Pick out and copy every line below that has the word "Overblog".

....................

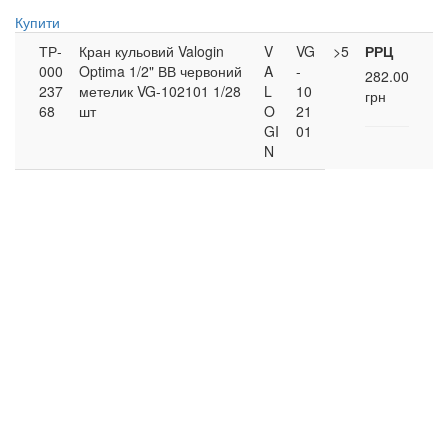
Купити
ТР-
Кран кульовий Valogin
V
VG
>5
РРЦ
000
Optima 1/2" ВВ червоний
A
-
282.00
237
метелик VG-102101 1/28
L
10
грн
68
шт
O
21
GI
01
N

....................

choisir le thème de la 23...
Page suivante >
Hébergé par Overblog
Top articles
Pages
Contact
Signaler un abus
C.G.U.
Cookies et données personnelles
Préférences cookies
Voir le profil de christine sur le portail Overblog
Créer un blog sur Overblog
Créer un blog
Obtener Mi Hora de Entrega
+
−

....................

- _OUTPUT FOR THIS EXERCISE_
Hébergé par Overblog
Voir le profil de christine sur le portail Overblog
Créer un blog sur Overblog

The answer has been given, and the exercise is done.